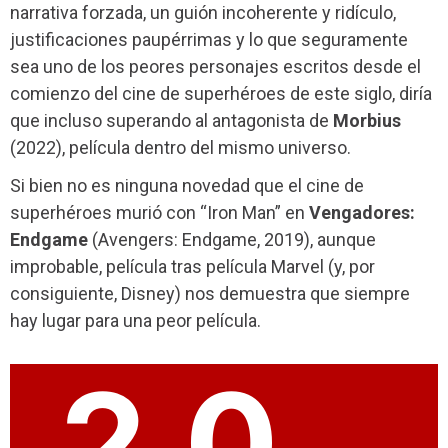
narrativa forzada, un guión incoherente y ridículo,
justificaciones paupérrimas y lo que seguramente
sea uno de los peores personajes escritos desde el
comienzo del cine de superhéroes de este siglo, diría
que incluso superando al antagonista de
Morbius
(2022), película dentro del mismo universo.
Si bien no es ninguna novedad que el cine de
superhéroes murió con “Iron Man” en
Vengadores:
Endgame
(Avengers: Endgame, 2019), aunque
improbable, película tras película Marvel (y, por
consiguiente, Disney) nos demuestra que siempre
hay lugar para una peor película.
2.0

What the task asks
Everything in the records above should come back word for word, except the pictures.

Problem solution
narrativa forzada, un guión incoherente y ridículo,
justificaciones paupérrimas y lo que seguramente
sea uno de los peores personajes escritos desde el
comienzo del cine de superhéroes de este siglo, diría
que incluso superando al antagonista de
Morbius
(2022), película dentro del mismo universo.
Si bien no es ninguna novedad que el cine de
superhéroes murió con “Iron Man” en
Vengadores:
Endgame
(Avengers: Endgame, 2019), aunque
improbable, película tras película Marvel (y, por
consiguiente, Disney) nos demuestra que siempre
hay lugar para una peor película.
2.0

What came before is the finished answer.